TASK TO CARRY OUT:
Instruction for the data below: set down exactly the lines from the line with "You are a GUI" to the line with "The height and width of the screenshot is (2576, 128).", inclusive, and no others.

:: PROVIDED RECORDS ::

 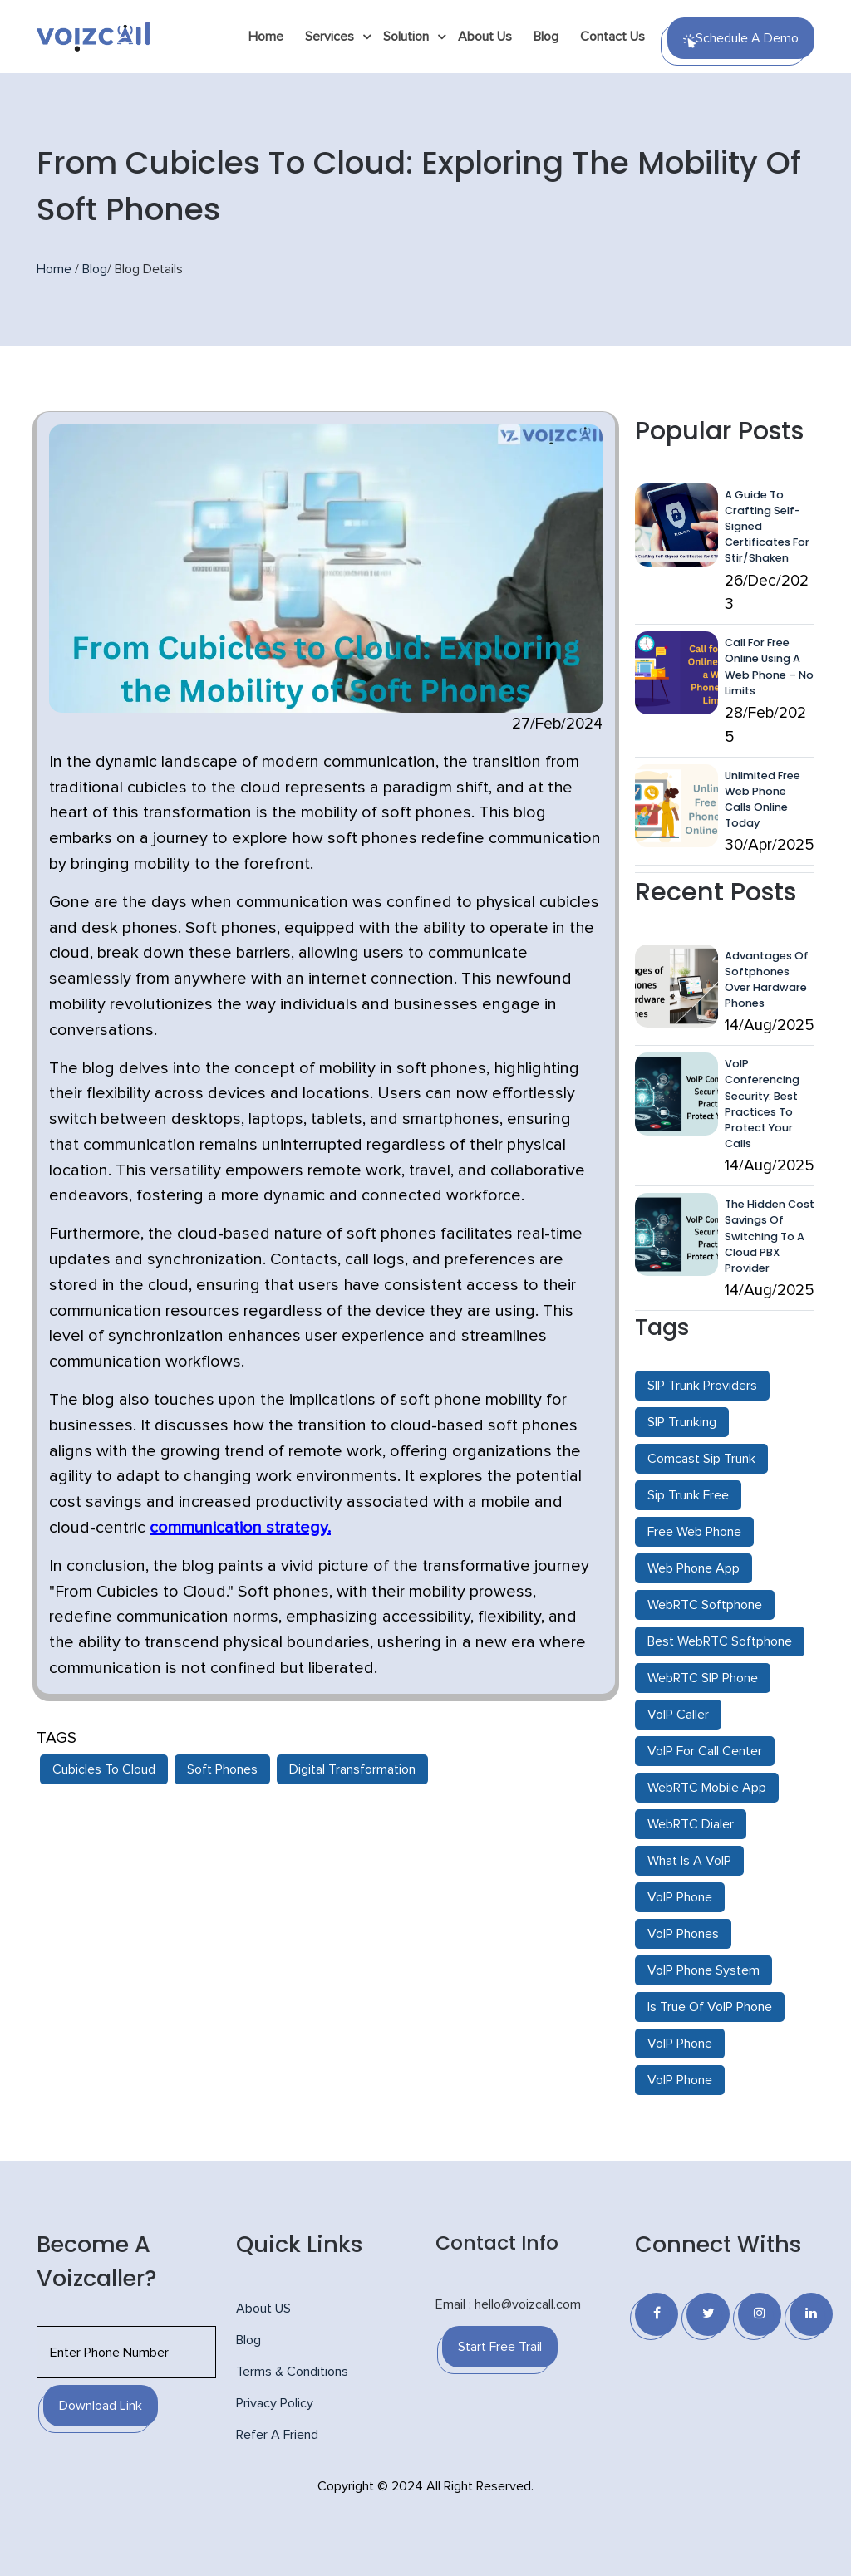 I want to click on SIP Trunk Providers, so click(x=702, y=1385).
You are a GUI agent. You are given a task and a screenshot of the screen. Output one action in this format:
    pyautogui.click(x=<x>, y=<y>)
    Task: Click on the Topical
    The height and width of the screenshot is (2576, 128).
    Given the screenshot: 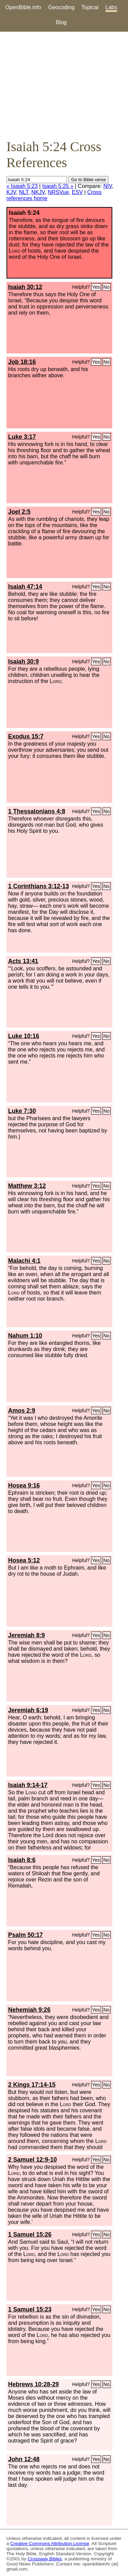 What is the action you would take?
    pyautogui.click(x=90, y=7)
    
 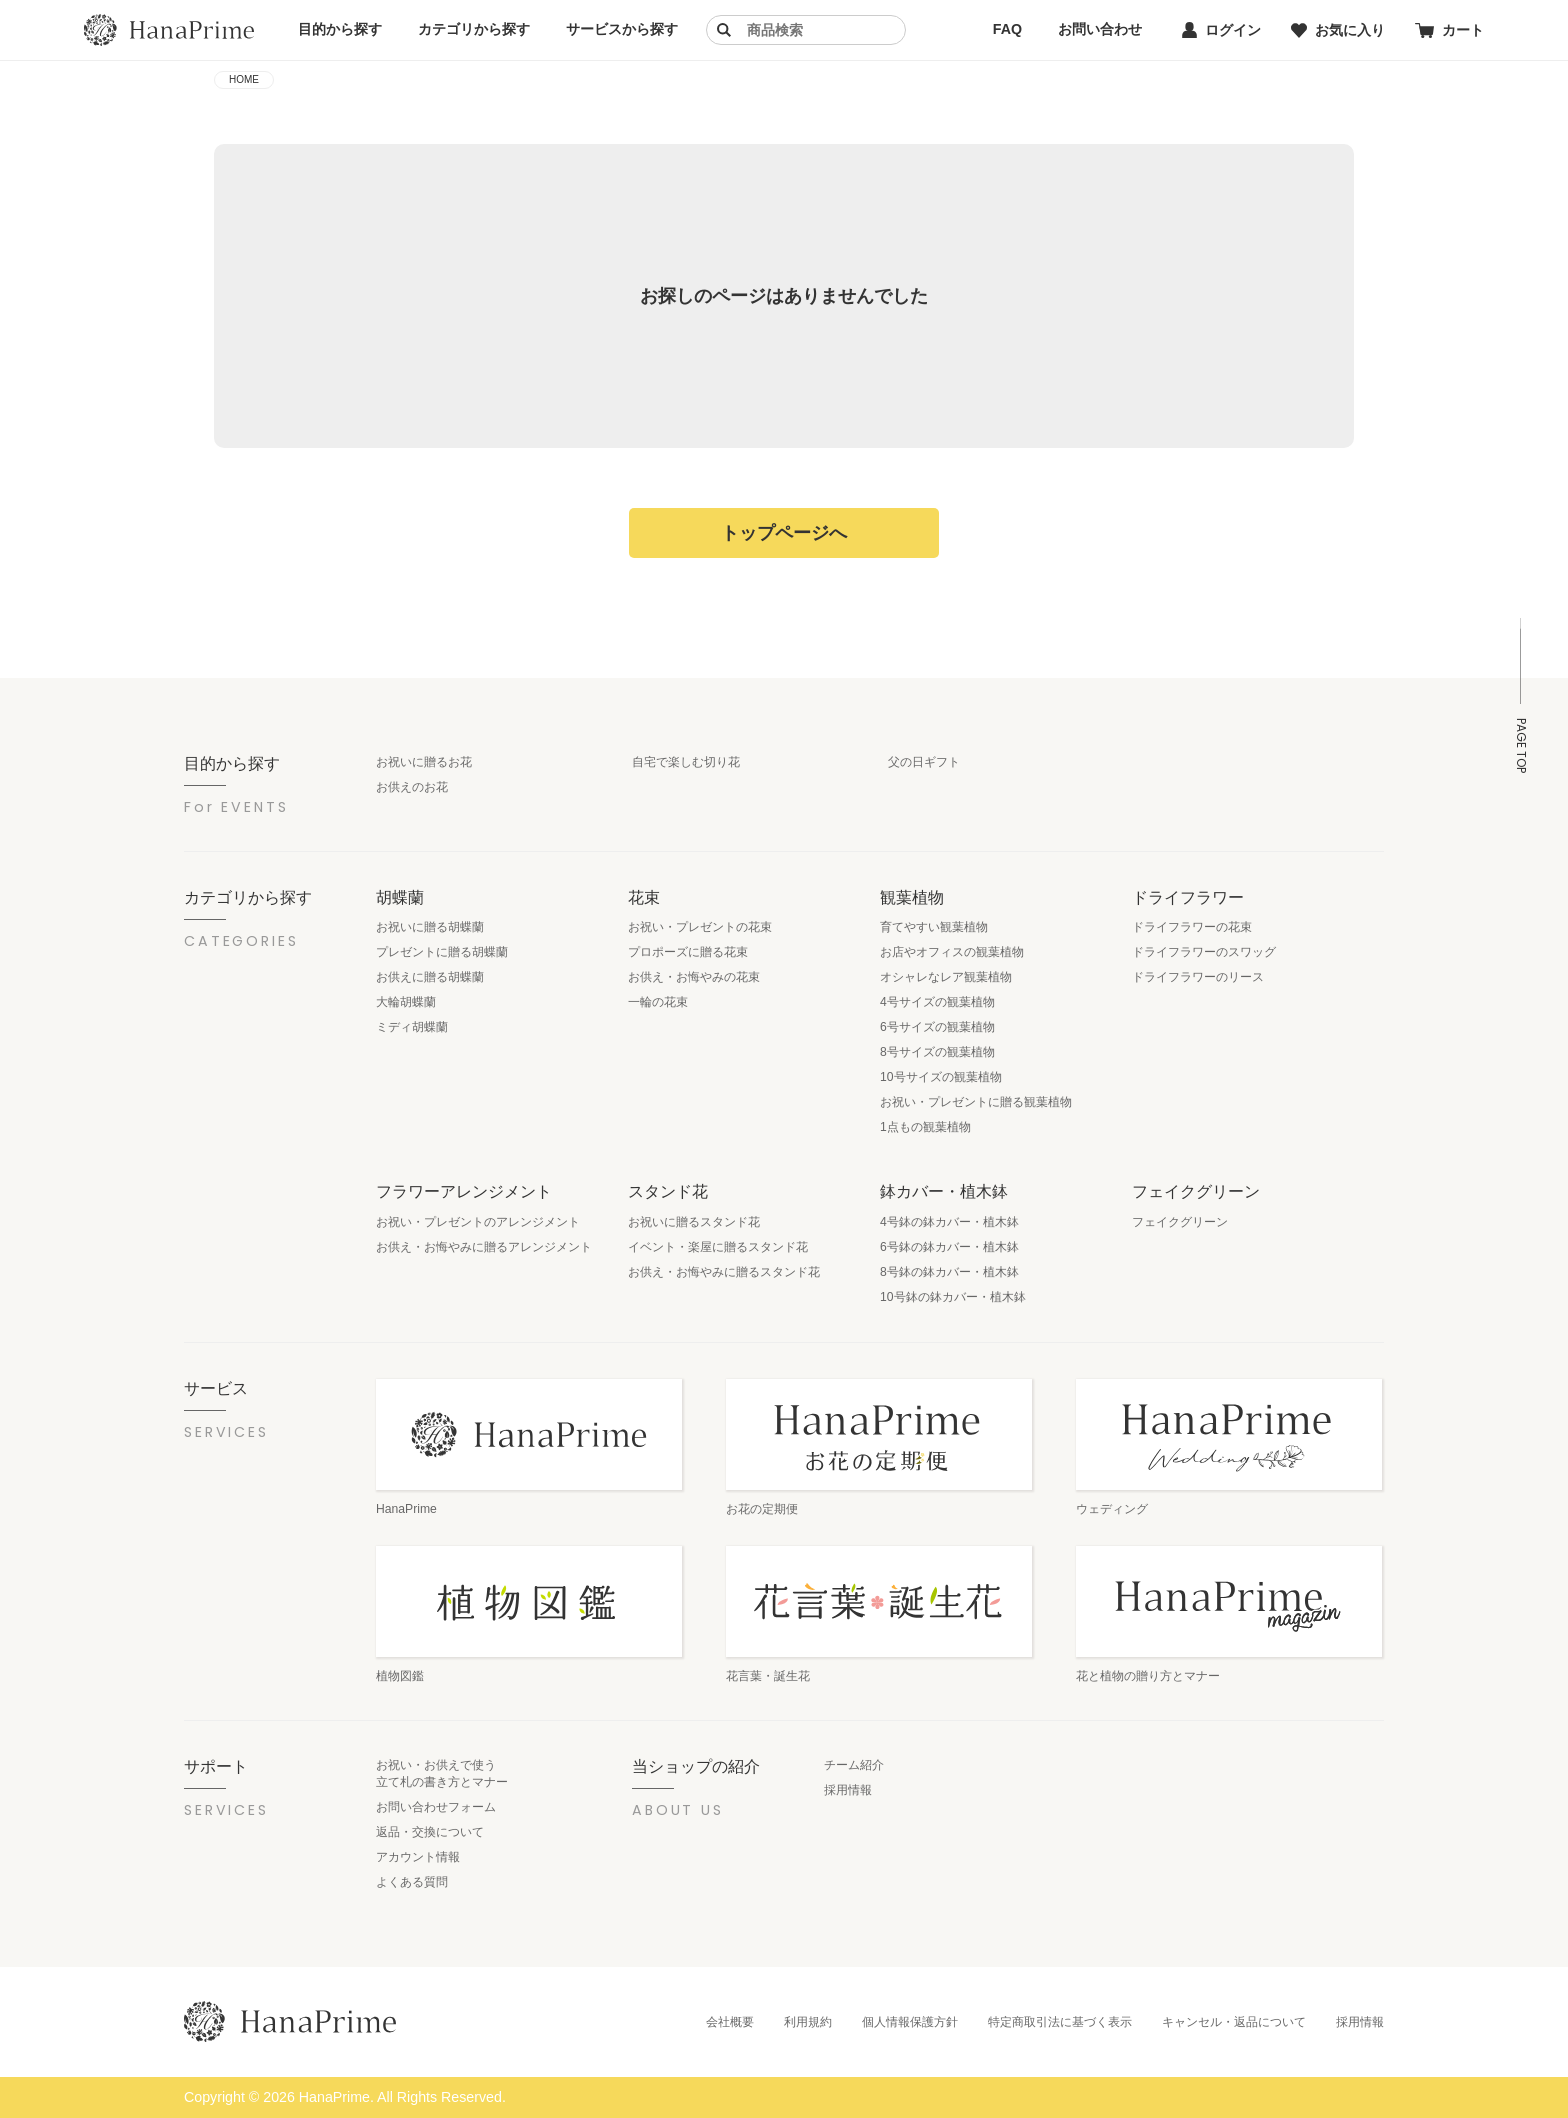 I want to click on ミディ胡蝶蘭, so click(x=412, y=1027).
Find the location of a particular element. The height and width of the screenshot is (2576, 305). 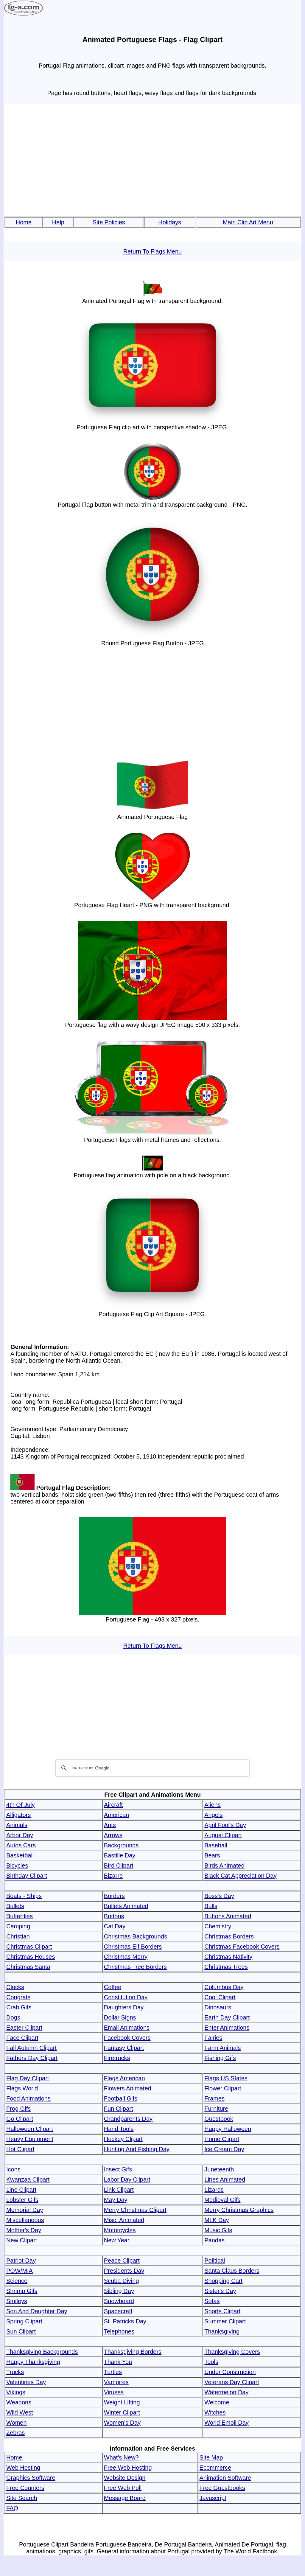

Line Clipart is located at coordinates (21, 2189).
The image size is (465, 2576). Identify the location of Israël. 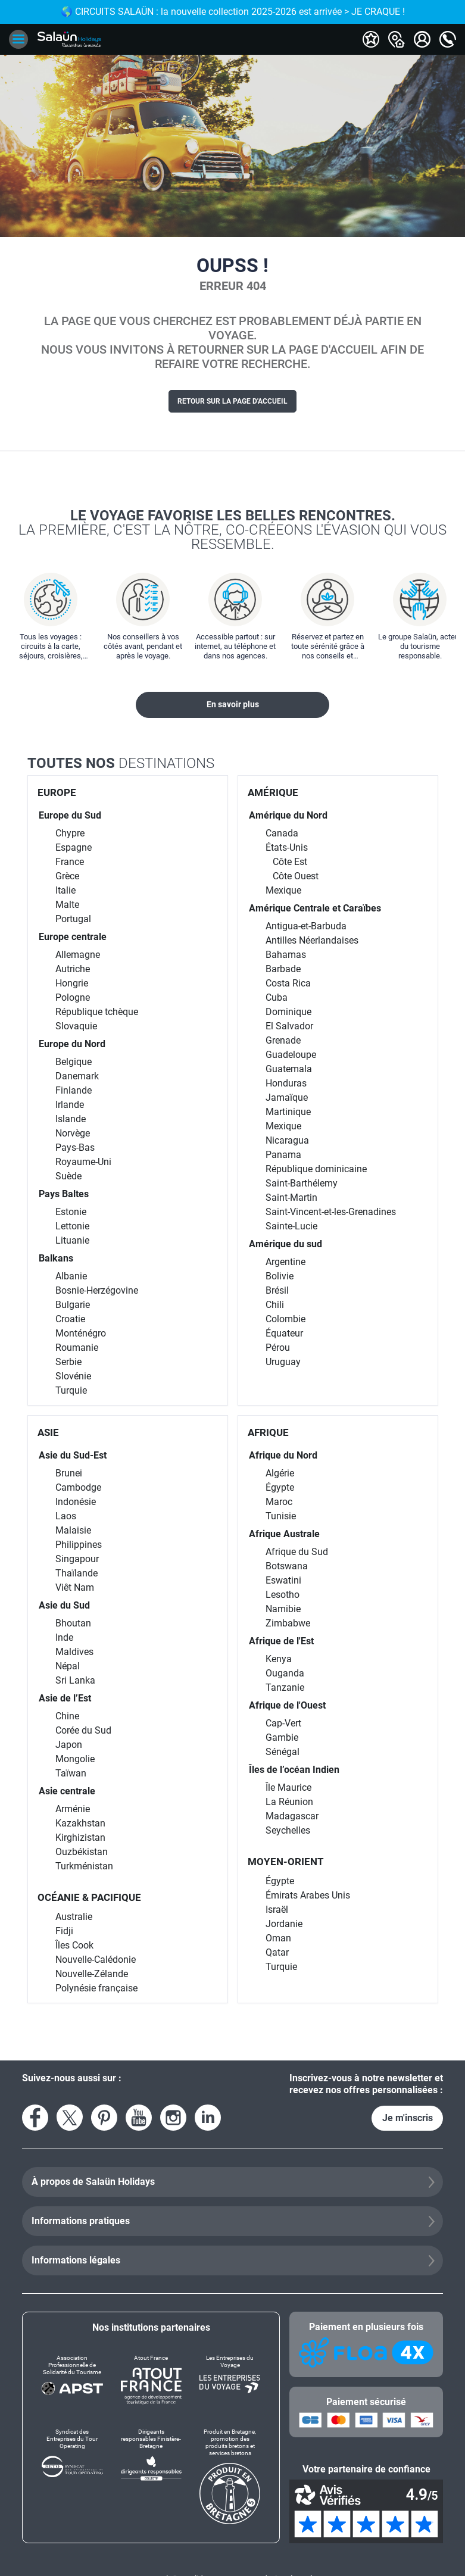
(277, 1909).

:::

EXERCISE RESULT:
You are a GUI agent. You are given a task and a screenshot of the screen. Output one action in this format:
    pyautogui.click(x=<x>, y=<y>)
    Task: Click on the Topical
    The height and width of the screenshot is (2576, 128).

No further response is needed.